**Exercise prompt**: Whenever a line of the data below holds the string "SundayMondayTuesdayWednesdayThursdayFrid", copy that line.

**Task data**:
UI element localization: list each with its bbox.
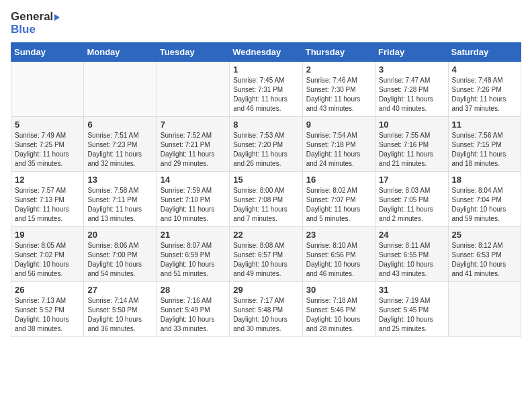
calendar-cell: 19Sunrise: 8:05 AMSunset: 7:02 PMDayligh… <box>11 227 84 282</box>
cell-info: Sunrise: 8:00 AMSunset: 7:08 PMDaylight:… <box>233 186 298 224</box>
calendar-cell: 30Sunrise: 7:18 AMSunset: 5:46 PMDayligh… <box>302 282 375 337</box>
calendar-cell <box>448 282 521 337</box>
calendar-cell: 5Sunrise: 7:49 AMSunset: 7:25 PMDaylight… <box>11 117 84 172</box>
cell-info: Sunrise: 7:49 AMSunset: 7:25 PMDaylight:… <box>15 131 80 169</box>
day-number: 1 <box>233 64 298 75</box>
calendar-cell: 25Sunrise: 8:12 AMSunset: 6:53 PMDayligh… <box>448 227 521 282</box>
logo-general: General <box>11 11 60 24</box>
header: General Blue <box>11 11 521 36</box>
day-number: 16 <box>306 175 371 185</box>
calendar-cell: 9Sunrise: 7:54 AMSunset: 7:18 PMDaylight… <box>302 117 375 172</box>
cell-info: Sunrise: 7:46 AMSunset: 7:30 PMDaylight:… <box>306 76 371 113</box>
calendar-cell <box>84 62 157 117</box>
day-number: 12 <box>15 175 80 185</box>
calendar-cell: 31Sunrise: 7:19 AMSunset: 5:45 PMDayligh… <box>375 282 448 337</box>
day-number: 3 <box>379 64 444 75</box>
calendar-cell: 24Sunrise: 8:11 AMSunset: 6:55 PMDayligh… <box>375 227 448 282</box>
day-number: 26 <box>15 285 80 295</box>
calendar-cell <box>11 62 84 117</box>
cell-info: Sunrise: 8:08 AMSunset: 6:57 PMDaylight:… <box>233 241 298 279</box>
calendar-cell: 6Sunrise: 7:51 AMSunset: 7:23 PMDaylight… <box>84 117 157 172</box>
day-number: 18 <box>452 175 517 185</box>
day-number: 24 <box>379 230 444 240</box>
day-number: 7 <box>161 120 226 130</box>
calendar-cell: 11Sunrise: 7:56 AMSunset: 7:15 PMDayligh… <box>448 117 521 172</box>
day-number: 31 <box>379 285 444 295</box>
cell-info: Sunrise: 7:58 AMSunset: 7:11 PMDaylight:… <box>87 186 152 224</box>
cell-info: Sunrise: 7:59 AMSunset: 7:10 PMDaylight:… <box>161 186 226 224</box>
calendar-cell: 23Sunrise: 8:10 AMSunset: 6:56 PMDayligh… <box>302 227 375 282</box>
cell-info: Sunrise: 8:04 AMSunset: 7:04 PMDaylight:… <box>452 186 517 224</box>
weekday-header-wednesday: Wednesday <box>230 43 302 62</box>
cell-info: Sunrise: 7:16 AMSunset: 5:49 PMDaylight:… <box>161 296 226 334</box>
cell-info: Sunrise: 8:03 AMSunset: 7:05 PMDaylight:… <box>379 186 444 224</box>
day-number: 30 <box>306 285 371 295</box>
day-number: 4 <box>452 64 517 75</box>
calendar-cell: 1Sunrise: 7:45 AMSunset: 7:31 PMDaylight… <box>230 62 302 117</box>
cell-info: Sunrise: 7:14 AMSunset: 5:50 PMDaylight:… <box>87 296 152 334</box>
week-row-1: 1Sunrise: 7:45 AMSunset: 7:31 PMDaylight… <box>11 62 521 117</box>
calendar-cell: 18Sunrise: 8:04 AMSunset: 7:04 PMDayligh… <box>448 172 521 227</box>
day-number: 23 <box>306 230 371 240</box>
day-number: 15 <box>233 175 298 185</box>
cell-info: Sunrise: 7:19 AMSunset: 5:45 PMDaylight:… <box>379 296 444 334</box>
calendar-cell: 8Sunrise: 7:53 AMSunset: 7:20 PMDaylight… <box>230 117 302 172</box>
weekday-header-sunday: Sunday <box>11 43 84 62</box>
day-number: 8 <box>233 120 298 130</box>
calendar-cell: 10Sunrise: 7:55 AMSunset: 7:16 PMDayligh… <box>375 117 448 172</box>
calendar-cell: 12Sunrise: 7:57 AMSunset: 7:13 PMDayligh… <box>11 172 84 227</box>
day-number: 20 <box>87 230 152 240</box>
cell-info: Sunrise: 8:07 AMSunset: 6:59 PMDaylight:… <box>161 241 226 279</box>
calendar-cell: 26Sunrise: 7:13 AMSunset: 5:52 PMDayligh… <box>11 282 84 337</box>
logo-text: General Blue <box>11 11 60 36</box>
day-number: 21 <box>161 230 226 240</box>
day-number: 6 <box>87 120 152 130</box>
day-number: 19 <box>15 230 80 240</box>
cell-info: Sunrise: 7:18 AMSunset: 5:46 PMDaylight:… <box>306 296 371 334</box>
day-number: 10 <box>379 120 444 130</box>
cell-info: Sunrise: 7:47 AMSunset: 7:28 PMDaylight:… <box>379 76 444 113</box>
weekday-header-thursday: Thursday <box>302 43 375 62</box>
day-number: 25 <box>452 230 517 240</box>
cell-info: Sunrise: 7:13 AMSunset: 5:52 PMDaylight:… <box>15 296 80 334</box>
cell-info: Sunrise: 8:02 AMSunset: 7:07 PMDaylight:… <box>306 186 371 224</box>
day-number: 14 <box>161 175 226 185</box>
calendar-cell: 29Sunrise: 7:17 AMSunset: 5:48 PMDayligh… <box>230 282 302 337</box>
calendar-cell: 20Sunrise: 8:06 AMSunset: 7:00 PMDayligh… <box>84 227 157 282</box>
week-row-3: 12Sunrise: 7:57 AMSunset: 7:13 PMDayligh… <box>11 172 521 227</box>
day-number: 27 <box>87 285 152 295</box>
calendar-cell: 27Sunrise: 7:14 AMSunset: 5:50 PMDayligh… <box>84 282 157 337</box>
weekday-header-monday: Monday <box>84 43 157 62</box>
cell-info: Sunrise: 7:45 AMSunset: 7:31 PMDaylight:… <box>233 76 298 113</box>
cell-info: Sunrise: 7:53 AMSunset: 7:20 PMDaylight:… <box>233 131 298 169</box>
calendar-cell: 4Sunrise: 7:48 AMSunset: 7:26 PMDaylight… <box>448 62 521 117</box>
calendar-cell: 3Sunrise: 7:47 AMSunset: 7:28 PMDaylight… <box>375 62 448 117</box>
cell-info: Sunrise: 8:11 AMSunset: 6:55 PMDaylight:… <box>379 241 444 279</box>
calendar-cell: 2Sunrise: 7:46 AMSunset: 7:30 PMDaylight… <box>302 62 375 117</box>
day-number: 2 <box>306 64 371 75</box>
week-row-2: 5Sunrise: 7:49 AMSunset: 7:25 PMDaylight… <box>11 117 521 172</box>
cell-info: Sunrise: 7:52 AMSunset: 7:21 PMDaylight:… <box>161 131 226 169</box>
cell-info: Sunrise: 7:51 AMSunset: 7:23 PMDaylight:… <box>87 131 152 169</box>
day-number: 9 <box>306 120 371 130</box>
week-row-4: 19Sunrise: 8:05 AMSunset: 7:02 PMDayligh… <box>11 227 521 282</box>
cell-info: Sunrise: 7:17 AMSunset: 5:48 PMDaylight:… <box>233 296 298 334</box>
calendar-cell: 7Sunrise: 7:52 AMSunset: 7:21 PMDaylight… <box>157 117 229 172</box>
cell-info: Sunrise: 8:10 AMSunset: 6:56 PMDaylight:… <box>306 241 371 279</box>
cell-info: Sunrise: 7:54 AMSunset: 7:18 PMDaylight:… <box>306 131 371 169</box>
day-number: 29 <box>233 285 298 295</box>
week-row-5: 26Sunrise: 7:13 AMSunset: 5:52 PMDayligh… <box>11 282 521 337</box>
cell-info: Sunrise: 7:48 AMSunset: 7:26 PMDaylight:… <box>452 76 517 113</box>
cell-info: Sunrise: 7:55 AMSunset: 7:16 PMDaylight:… <box>379 131 444 169</box>
logo: General Blue <box>11 11 60 36</box>
day-number: 22 <box>233 230 298 240</box>
calendar-cell: 17Sunrise: 8:03 AMSunset: 7:05 PMDayligh… <box>375 172 448 227</box>
day-number: 11 <box>452 120 517 130</box>
calendar-cell <box>157 62 229 117</box>
calendar-cell: 16Sunrise: 8:02 AMSunset: 7:07 PMDayligh… <box>302 172 375 227</box>
calendar-cell: 15Sunrise: 8:00 AMSunset: 7:08 PMDayligh… <box>230 172 302 227</box>
calendar-cell: 13Sunrise: 7:58 AMSunset: 7:11 PMDayligh… <box>84 172 157 227</box>
day-number: 5 <box>15 120 80 130</box>
weekday-header-row: SundayMondayTuesdayWednesdayThursdayFrid… <box>11 43 521 62</box>
calendar-table: SundayMondayTuesdayWednesdayThursdayFrid… <box>11 42 521 337</box>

**Output**:
weekday-header-row: SundayMondayTuesdayWednesdayThursdayFrid… <box>11 43 521 62</box>
calendar-table: SundayMondayTuesdayWednesdayThursdayFrid… <box>11 42 521 337</box>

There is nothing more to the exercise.